- _Problem to work on_:
Work through the data and report how many lines include the string "included", giving the number alone.

* * *

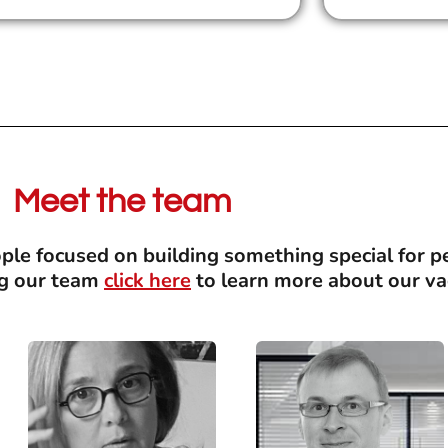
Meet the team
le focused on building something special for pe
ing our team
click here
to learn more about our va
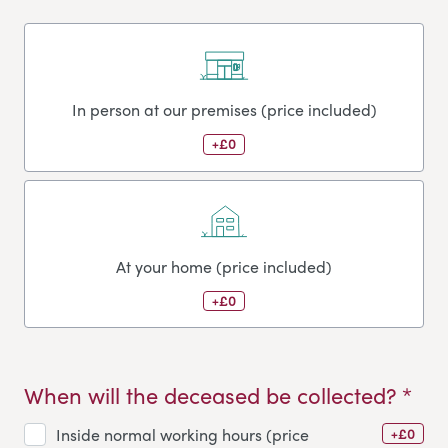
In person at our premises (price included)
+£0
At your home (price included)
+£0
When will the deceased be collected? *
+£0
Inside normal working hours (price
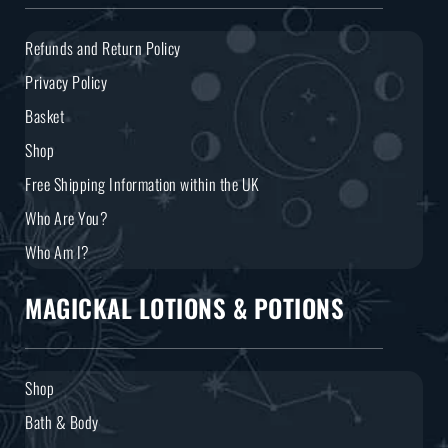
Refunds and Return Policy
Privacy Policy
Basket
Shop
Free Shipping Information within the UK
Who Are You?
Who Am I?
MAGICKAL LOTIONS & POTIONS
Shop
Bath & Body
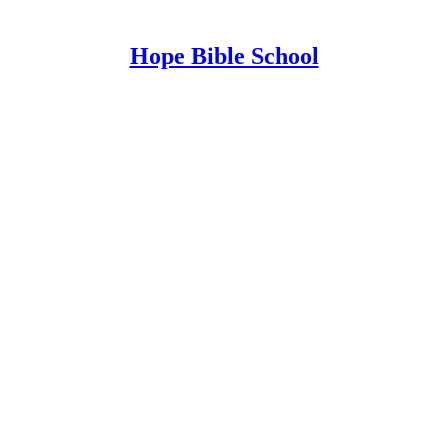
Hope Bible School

* * *

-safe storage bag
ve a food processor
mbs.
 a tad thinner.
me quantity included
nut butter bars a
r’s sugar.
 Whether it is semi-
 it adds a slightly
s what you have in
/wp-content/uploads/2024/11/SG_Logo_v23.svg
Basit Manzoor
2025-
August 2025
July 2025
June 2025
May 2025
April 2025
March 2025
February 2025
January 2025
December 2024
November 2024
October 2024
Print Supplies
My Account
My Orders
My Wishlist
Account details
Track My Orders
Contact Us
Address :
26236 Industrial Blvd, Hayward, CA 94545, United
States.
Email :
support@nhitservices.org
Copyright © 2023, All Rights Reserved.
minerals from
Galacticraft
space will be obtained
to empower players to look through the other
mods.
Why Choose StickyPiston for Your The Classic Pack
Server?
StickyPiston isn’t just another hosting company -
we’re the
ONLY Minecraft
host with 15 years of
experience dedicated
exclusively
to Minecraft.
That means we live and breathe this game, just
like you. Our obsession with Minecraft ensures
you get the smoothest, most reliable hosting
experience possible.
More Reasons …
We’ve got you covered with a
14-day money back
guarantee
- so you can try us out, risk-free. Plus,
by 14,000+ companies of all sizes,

* * *

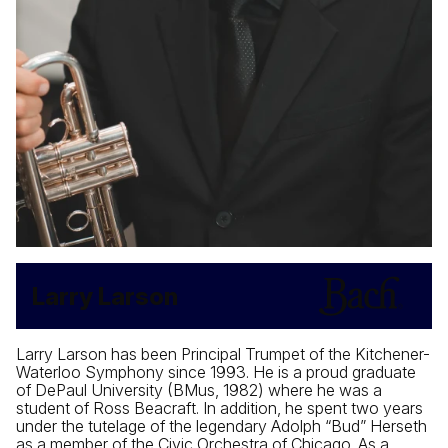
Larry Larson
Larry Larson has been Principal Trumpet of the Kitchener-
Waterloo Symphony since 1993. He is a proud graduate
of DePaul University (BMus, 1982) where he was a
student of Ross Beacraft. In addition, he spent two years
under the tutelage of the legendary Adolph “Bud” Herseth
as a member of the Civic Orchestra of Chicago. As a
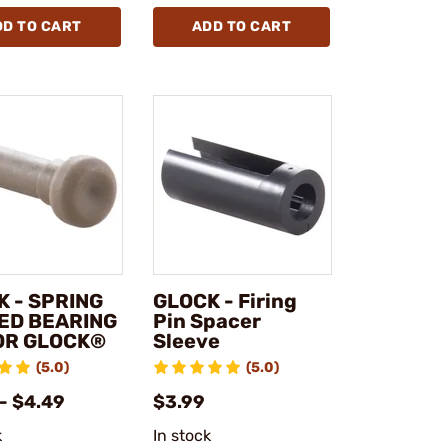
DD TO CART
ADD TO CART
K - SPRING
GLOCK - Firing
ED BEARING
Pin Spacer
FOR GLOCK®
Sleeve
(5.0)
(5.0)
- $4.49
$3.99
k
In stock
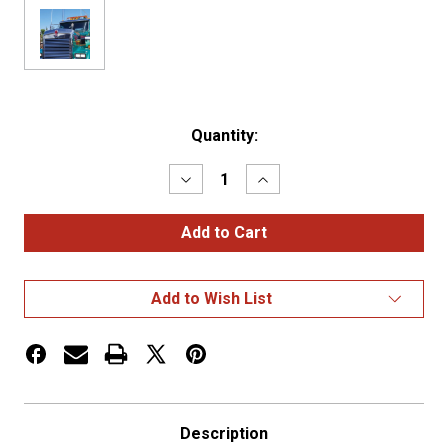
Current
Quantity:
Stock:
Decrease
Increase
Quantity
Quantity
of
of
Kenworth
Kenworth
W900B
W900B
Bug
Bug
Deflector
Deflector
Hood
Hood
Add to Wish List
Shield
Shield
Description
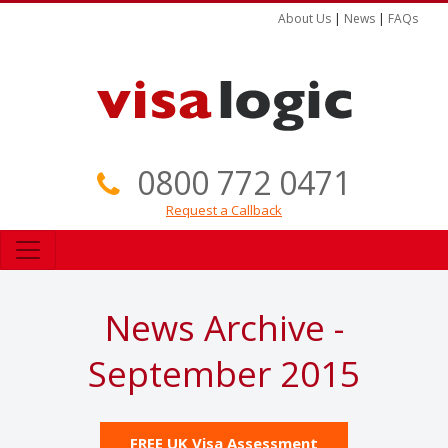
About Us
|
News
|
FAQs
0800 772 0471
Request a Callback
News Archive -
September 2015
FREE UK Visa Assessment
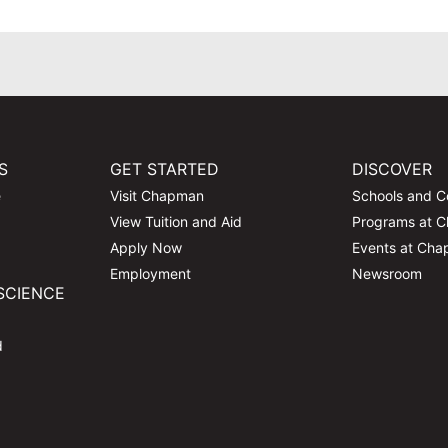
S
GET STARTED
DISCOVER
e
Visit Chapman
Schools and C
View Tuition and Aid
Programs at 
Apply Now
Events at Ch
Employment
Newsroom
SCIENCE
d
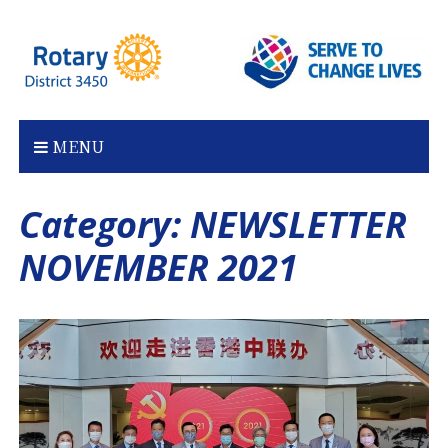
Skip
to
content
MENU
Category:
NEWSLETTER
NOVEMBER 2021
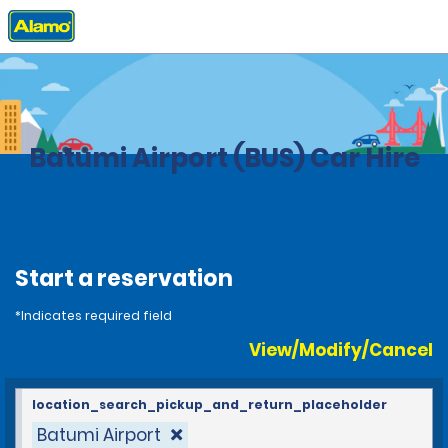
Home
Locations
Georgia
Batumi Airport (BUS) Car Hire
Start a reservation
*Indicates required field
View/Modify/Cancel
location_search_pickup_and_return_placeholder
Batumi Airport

* * *

- _Solution to the exercise_:
3